REST API authentication¶
Apps and scripts calling FMR's secure REST APIs must identify themselves. The way this is done differs depending on the authentication services in use.
Where OIDC is configured as an authentication service, an access token token must be obtained from the identity provider (IdP) and submitted with the FMR REST API request as a 'Bearer' token using the Authorization header.

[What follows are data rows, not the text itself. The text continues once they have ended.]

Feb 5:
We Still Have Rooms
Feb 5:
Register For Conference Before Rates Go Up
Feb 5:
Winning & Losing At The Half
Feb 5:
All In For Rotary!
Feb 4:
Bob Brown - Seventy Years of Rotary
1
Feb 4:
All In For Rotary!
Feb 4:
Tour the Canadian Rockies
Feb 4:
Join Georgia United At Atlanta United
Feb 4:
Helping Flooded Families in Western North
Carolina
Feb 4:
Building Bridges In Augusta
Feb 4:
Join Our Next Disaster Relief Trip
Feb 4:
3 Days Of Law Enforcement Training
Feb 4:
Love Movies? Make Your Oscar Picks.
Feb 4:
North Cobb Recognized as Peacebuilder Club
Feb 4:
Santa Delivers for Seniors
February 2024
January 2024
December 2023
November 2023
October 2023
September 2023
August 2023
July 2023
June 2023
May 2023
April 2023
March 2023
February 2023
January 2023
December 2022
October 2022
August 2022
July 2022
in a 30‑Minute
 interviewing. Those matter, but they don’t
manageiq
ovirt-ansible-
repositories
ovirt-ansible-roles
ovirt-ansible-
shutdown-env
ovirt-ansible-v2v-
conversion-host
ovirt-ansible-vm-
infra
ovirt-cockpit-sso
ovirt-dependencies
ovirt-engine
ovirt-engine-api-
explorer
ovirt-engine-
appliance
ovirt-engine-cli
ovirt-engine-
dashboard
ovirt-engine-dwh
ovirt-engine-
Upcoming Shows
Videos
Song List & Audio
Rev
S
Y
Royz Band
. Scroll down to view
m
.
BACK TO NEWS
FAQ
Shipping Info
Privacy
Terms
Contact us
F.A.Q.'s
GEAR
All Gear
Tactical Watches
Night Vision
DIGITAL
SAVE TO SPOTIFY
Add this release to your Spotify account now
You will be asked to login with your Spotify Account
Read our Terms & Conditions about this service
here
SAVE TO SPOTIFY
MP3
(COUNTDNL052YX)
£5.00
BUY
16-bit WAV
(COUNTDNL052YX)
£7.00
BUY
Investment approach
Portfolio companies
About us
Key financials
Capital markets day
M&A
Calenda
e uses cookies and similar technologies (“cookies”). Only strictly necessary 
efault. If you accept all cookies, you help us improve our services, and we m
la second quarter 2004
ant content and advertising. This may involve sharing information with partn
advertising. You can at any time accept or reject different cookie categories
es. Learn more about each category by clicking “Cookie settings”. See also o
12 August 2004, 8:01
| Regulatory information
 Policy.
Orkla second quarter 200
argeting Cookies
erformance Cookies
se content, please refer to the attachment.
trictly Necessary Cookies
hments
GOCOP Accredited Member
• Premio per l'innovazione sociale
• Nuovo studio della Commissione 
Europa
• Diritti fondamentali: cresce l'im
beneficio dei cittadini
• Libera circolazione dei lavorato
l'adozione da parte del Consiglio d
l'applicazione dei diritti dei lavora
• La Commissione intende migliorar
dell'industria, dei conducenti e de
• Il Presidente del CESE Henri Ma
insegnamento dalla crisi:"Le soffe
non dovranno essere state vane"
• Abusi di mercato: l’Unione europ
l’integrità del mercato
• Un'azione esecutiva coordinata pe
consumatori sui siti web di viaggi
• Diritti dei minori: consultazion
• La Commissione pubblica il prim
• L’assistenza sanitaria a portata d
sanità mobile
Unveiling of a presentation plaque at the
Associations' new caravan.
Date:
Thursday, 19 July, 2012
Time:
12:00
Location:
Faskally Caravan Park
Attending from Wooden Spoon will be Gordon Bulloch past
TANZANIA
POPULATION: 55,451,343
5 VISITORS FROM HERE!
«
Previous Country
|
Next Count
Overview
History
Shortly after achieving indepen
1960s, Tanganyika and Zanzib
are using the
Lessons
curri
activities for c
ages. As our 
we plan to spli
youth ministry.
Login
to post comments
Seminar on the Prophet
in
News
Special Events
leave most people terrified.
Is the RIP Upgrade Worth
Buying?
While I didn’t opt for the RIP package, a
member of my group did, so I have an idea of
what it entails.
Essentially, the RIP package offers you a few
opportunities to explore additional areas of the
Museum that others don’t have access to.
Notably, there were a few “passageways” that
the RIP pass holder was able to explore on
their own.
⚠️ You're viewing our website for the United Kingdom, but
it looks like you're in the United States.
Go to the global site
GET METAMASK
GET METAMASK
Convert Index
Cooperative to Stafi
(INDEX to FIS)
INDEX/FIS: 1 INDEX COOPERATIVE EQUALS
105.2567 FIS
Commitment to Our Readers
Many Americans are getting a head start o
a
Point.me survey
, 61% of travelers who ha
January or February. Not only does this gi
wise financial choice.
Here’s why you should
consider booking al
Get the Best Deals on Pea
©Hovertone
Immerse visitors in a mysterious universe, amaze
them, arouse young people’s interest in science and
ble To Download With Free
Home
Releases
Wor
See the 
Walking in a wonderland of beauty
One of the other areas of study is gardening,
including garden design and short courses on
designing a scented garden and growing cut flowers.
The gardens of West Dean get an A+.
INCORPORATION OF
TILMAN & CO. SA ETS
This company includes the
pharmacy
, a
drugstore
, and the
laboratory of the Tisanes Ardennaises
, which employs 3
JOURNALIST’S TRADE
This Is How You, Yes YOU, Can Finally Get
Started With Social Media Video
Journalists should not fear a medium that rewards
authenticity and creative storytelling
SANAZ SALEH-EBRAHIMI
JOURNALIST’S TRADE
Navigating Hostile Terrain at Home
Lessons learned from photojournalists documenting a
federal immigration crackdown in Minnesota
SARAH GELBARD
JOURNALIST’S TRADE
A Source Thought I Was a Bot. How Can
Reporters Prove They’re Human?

The following example illustrates the process using a Keycloak IdP:
Register the client with Keycloak¶
The app or script must first be registered as a client with Keycloak, ensuring the Service Account role is enabled. This activates OAuth 2.0 Client Credentials Grant allowing the client to authenticate to Keycloak using its client-id and client-secret, and retrieve access tokens.
Get an access token¶
Exchange the app's client-id and client-secret for an access token using the Keycloak token endpoint:
curl -i "http://{keycloak-host}/realms/{realm}/protocol/openid-connect/token" \ # (1)!
-X POST \
-d "grant_type=client_credentials" \
-d "client_id='{client-id}'" \ # (2)!
-d "client_secret='{client-secret}'" # (3)!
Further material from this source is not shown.